The reason I wrote a book with the title “Worse than Watergate,” and I was very cautious in using that title, is because there was a real difference: Nobody died as a result of the so-called abuses of power during Nixon’s Presidency. You might make the exception of, say, the secret bombing of Cambodia, but that never got into the Watergate litany per se. You look at Bush’s abuses, and Cheney’s—to me, it’s a Bush/ Cheney Presidency—and today, people are dying as a result of abuse of power. That’s much more serious.
Q: Dying in Iraq?
Dean: Dying in Iraq. God knows where they’re dying. In secret prisons. To me the fact that a Vice President can go to Capitol Hill and lobby for torture is just unbelievable. Just unbelievable! The fact that a small clique of attorneys in the Department of Justice can write how can we get around the Geneva Conventions so that we can torture during interrogations—I can’t even get their mentally. And when you read their briefs, they didn’t get there mentally.
Q: The amazing thing about your book is that it was written before Cheney went up to lobby for torture, before the NSA scandal broke, and before the Valerie Plame thing.
Dean: They just keep walking into my title and adding additional chapters.
Q: Talk a little bit more about Dick Cheney. You call him “co-President” in your book.
Dean: I do. It was evident, even at the beginning, when Cheney was very confident they were going to win at the Supreme Court. I’ve got some friends who were in there and they were telling me what was happening, and they said Bush doesn’t have a clue what’s going on. Cheney’s setting things up the way he wants. He’s designing a National Security Council that’s more powerful than the statutory National Security Council under Condoleezza Rice. And it was, and it is. She was the perfect foil for him because he can roll over her anytime he wants, and he does. Putting her over at State is even better: Keep her out on the road. The Cheney-Rumsfeld connection has really been driving the foreign policy since day one.
Q: Why do you think Bush divested so much of his power to Cheney?
Dean: Bush had expertise in one thing: How to run a Presidential campaign. He understands campaigns and Presidential politics. He has no interest or disposition or I think probably—he’s not stupid, but he’s not bright, he’s not a rocket scientist—he isn’t interested in policy.
Cheney is the opposite. He loves this stuff. He’s a wonk. He gets into it, and he’s had very strong feelings about issues that he’s held for a long time.
He has been determined to expand Presidential power. I can’t find in history any other Presidency that has made it a matter of policy to expand Presidential powers.
Q: Tell me about the Feingold hearing on censure.

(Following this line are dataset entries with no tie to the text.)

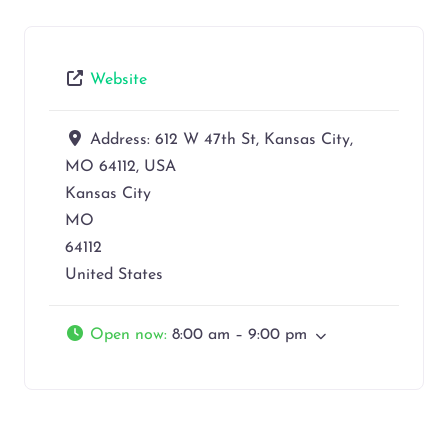
Website
Address:
612 W 47th St, Kansas City,
MO 64112, USA
Kansas City
MO
64112
United States
Open now
:
8:00 am – 9:00 pm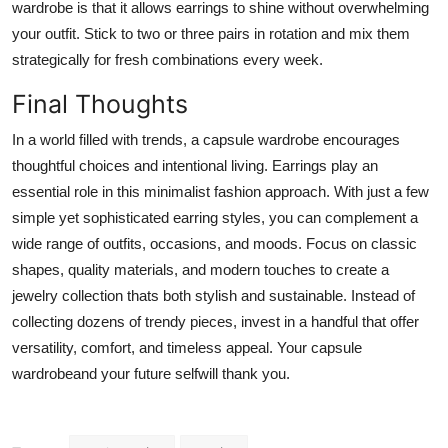
wardrobe is that it allows earrings to shine without overwhelming
your outfit. Stick to two or three pairs in rotation and mix them
strategically for fresh combinations every week.
Final Thoughts
In a world filled with trends, a capsule wardrobe encourages
thoughtful choices and intentional living. Earrings play an
essential role in this minimalist fashion approach. With just a few
simple yet sophisticated earring styles, you can complement a
wide range of outfits, occasions, and moods. Focus on classic
shapes, quality materials, and modern touches to create a
jewelry collection thats both stylish and sustainable. Instead of
collecting dozens of trendy pieces, invest in a handful that offer
versatility, comfort, and timeless appeal. Your capsule
wardrobeand your future selfwill thank you.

Dean: I’ve been invited several times over the last decade or more to testify before Congress, and I’ve always found a polite way not to do it.
Q: Why is that?
Dean: I knew it would make a certain sensation, my first return since the Watergate hearings. I thought it should be an issue that’s important. It should be an issue I felt strongly about. So when Senator Feingold invited me to appear on his censure resolution, I thought, this is a very good issue. I appeared not as a partisan. My partisan days are really long behind me.
Q: How do you identify yourself politically?

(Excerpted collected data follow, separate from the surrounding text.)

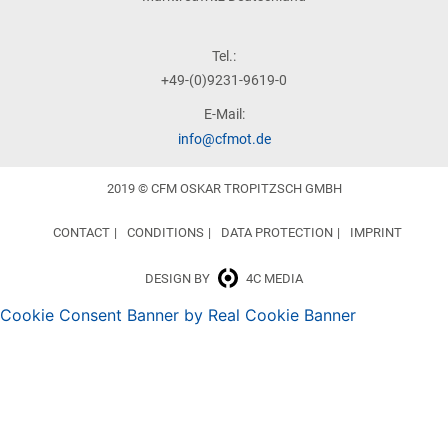
Tel.:
+49-(0)9231-9619-0
E-Mail:
info@cfmot.de
2019 © CFM OSKAR TROPITZSCH GMBH
CONTACT
CONDITIONS
DATA PROTECTION
IMPRINT
DESIGN BY
4C MEDIA
Cookie Consent Banner by Real Cookie Banner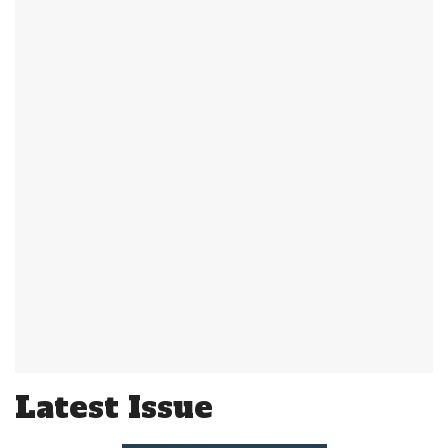
Latest Issue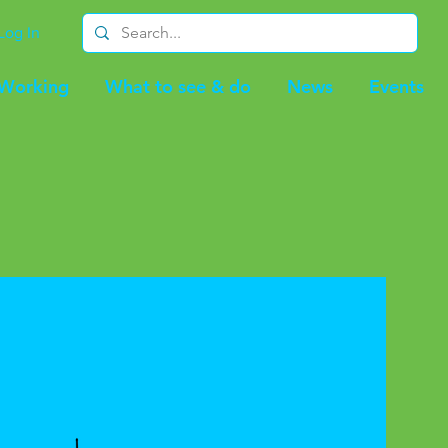
Log In
-Working
What to see & do
News
Events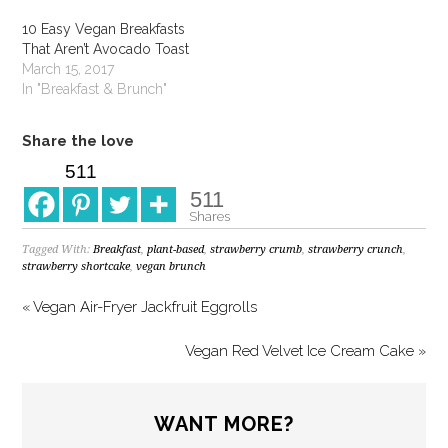
10 Easy Vegan Breakfasts
That Aren’t Avocado Toast
March 15, 2017
In "Breakfast & Brunch"
Share the love
511
511
Shares
Tagged With:
Breakfast
,
plant-based
,
strawberry crumb
,
strawberry crunch
,
strawberry shortcake
,
vegan brunch
« Vegan Air-Fryer Jackfruit Eggrolls
Vegan Red Velvet Ice Cream Cake »
WANT MORE?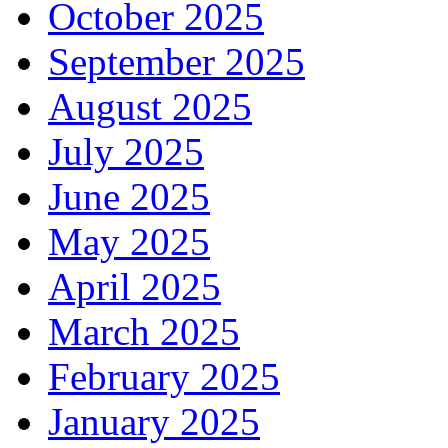
October 2025
September 2025
August 2025
July 2025
June 2025
May 2025
April 2025
March 2025
February 2025
January 2025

Dean: I’m registered as an independent. And I vote for as many Democrats as I do Republicans. I’m really a centrist in many ways. I don’t fly on either wing. I explained to the Senate committee that there was a lot of baggage connected with censure. But I said how important it was that the Senate do something since Feingold’s bill was addressing a blatant violation of law, the violation of the Foreign Intelligence Surveillance Act. When Lincoln suspended habeas corpus, he went to Congress to seek permission after the fact. We have a President who says, “Screw that, I’m just going to do it.” It’s an in-your-face attitude. And he’s rolling over the prerogatives of Congress.
Q: You made a comment that should be famous: When Bush said he was bypassing the FISA requirements, you remarked that it was “the first time a President has actually confessed to an impeachable offense.”

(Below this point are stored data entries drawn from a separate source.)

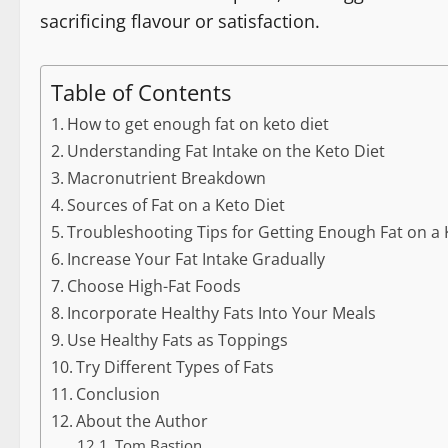
sacrificing flavour or satisfaction.
Table of Contents
How to get enough fat on keto diet
Understanding Fat Intake on the Keto Diet
Macronutrient Breakdown
Sources of Fat on a Keto Diet
Troubleshooting Tips for Getting Enough Fat on a 
Increase Your Fat Intake Gradually
Choose High-Fat Foods
Incorporate Healthy Fats Into Your Meals
Use Healthy Fats as Toppings
Try Different Types of Fats
Conclusion
About the Author
Tom Bastion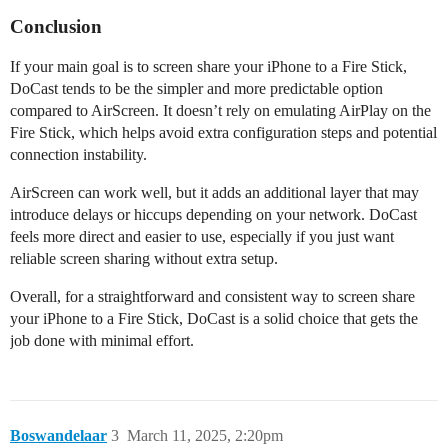
Conclusion
If your main goal is to screen share your iPhone to a Fire Stick,
DoCast tends to be the simpler and more predictable option
compared to AirScreen. It doesn’t rely on emulating AirPlay on the
Fire Stick, which helps avoid extra configuration steps and potential
connection instability.
AirScreen can work well, but it adds an additional layer that may
introduce delays or hiccups depending on your network. DoCast
feels more direct and easier to use, especially if you just want
reliable screen sharing without extra setup.
Overall, for a straightforward and consistent way to screen share
your iPhone to a Fire Stick, DoCast is a solid choice that gets the
job done with minimal effort.
Boswandelaar
3
March 11, 2025, 2:20pm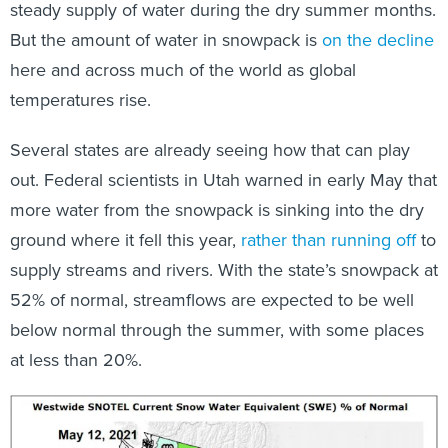
steady supply of water during the dry summer months.
But the amount of water in snowpack is
on the decline
here and across much of the world as global
temperatures rise.
Several states are already seeing how that can play
out. Federal scientists in Utah warned in early May that
more water from the snowpack is sinking into the dry
ground where it fell this year,
rather than running off
to
supply streams and rivers. With the state’s snowpack at
52% of normal, streamflows are expected to be well
below normal through the summer, with some places
at less than 20%.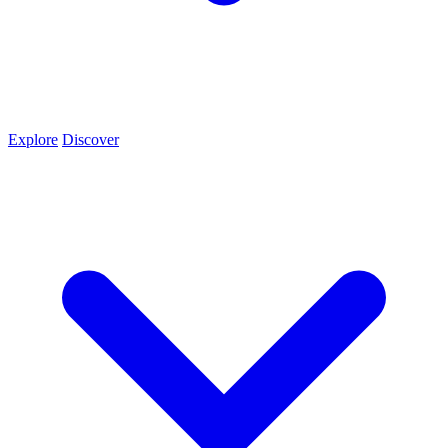
Explore
Discover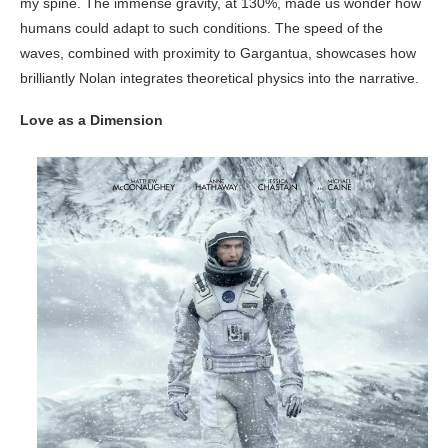
my spine. The immense gravity, at 130%, made us wonder how
humans could adapt to such conditions. The speed of the
waves, combined with proximity to Gargantua, showcases how
brilliantly Nolan integrates theoretical physics into the narrative.
Love as a Dimension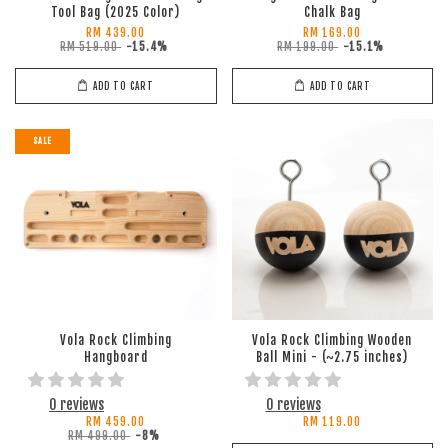
Tool Bag (2025 Color)
Chalk Bag
RM 439.00
RM 169.00
RM 519.00
-15.4%
RM 199.00
-15.1%
ADD TO CART
ADD TO CART
SALE
Vola Rock Climbing
Vola Rock Climbing Wooden
Hangboard
Ball Mini - (~2.75 inches)
0 reviews
0 reviews
RM 459.00
RM 119.00
RM 499.00
-8%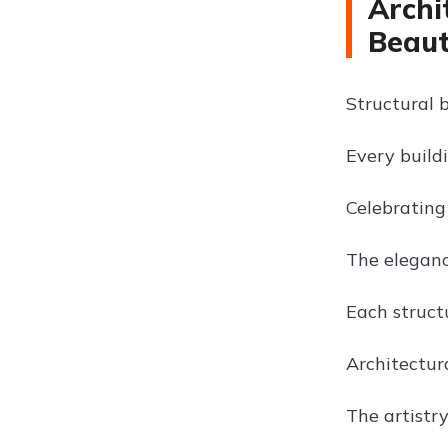
Archi
Beau
Structural 
Every buildi
Celebrating
The elegance
Each structu
Architectur
The artistry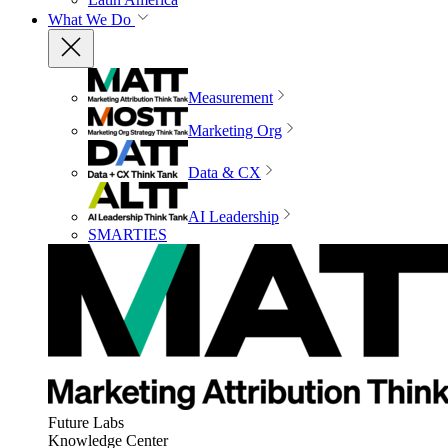
What We Do
Measurement
Marketing Org
Data & CX
AI Leadership
SMARTIES
Future Labs
Knowledge Center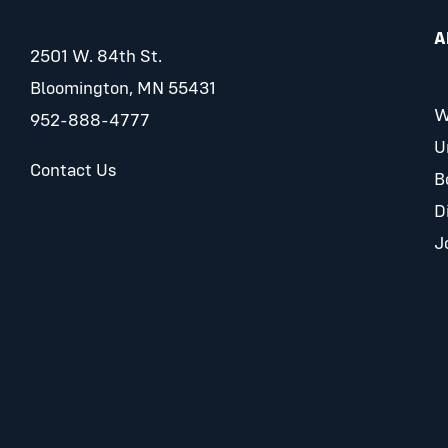
A
2501 W. 84th St.
Bloomington, MN 55431
W
952-888-4777
U
Contact Us
B
D
J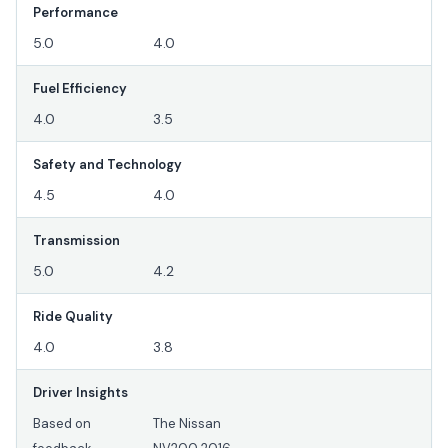
Performance
5.0
4.0
Fuel Efficiency
4.0
3.5
Safety and Technology
4.5
4.0
Transmission
5.0
4.2
Ride Quality
4.0
3.8
Driver Insights
Based on
The Nissan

Dean:That’s exactly what he did. One of the provisions in Nixon’s bill of impeachment was his warrantless surveillance of media people, which is now covered directly by the FISA law. Warrantless wiretapping is an impeachable offense. It couldn’t be any clearer.
Q: In your book, you also talk about the possibility—I would say the likelihood—that Bush lied this country into war. Can Bush be impeached for that, too?
Dean: When I deconstructed his State of the Union just before the Iraq War and looked at the available information even then, it was clear that the representations he was making as fact were not fact. Is that lying? It certainly is a form of distortion. This is the highest point in a Presidency in his relationship to Congress when he reports for the State of the Union. It is a crime to lie to Congress. The founders thought that misrepresentation to Congress was to be an impeachable offense. And the way Bush did it in the follow up procedures he actually belittled Congress in sending them bogus material. It was really quite stunning when one peels it all apart. And I said, “Is there any question in my mind that this is an impeachable offense?” No.
Q: How do you respond to people who say impeachment is never going to happen?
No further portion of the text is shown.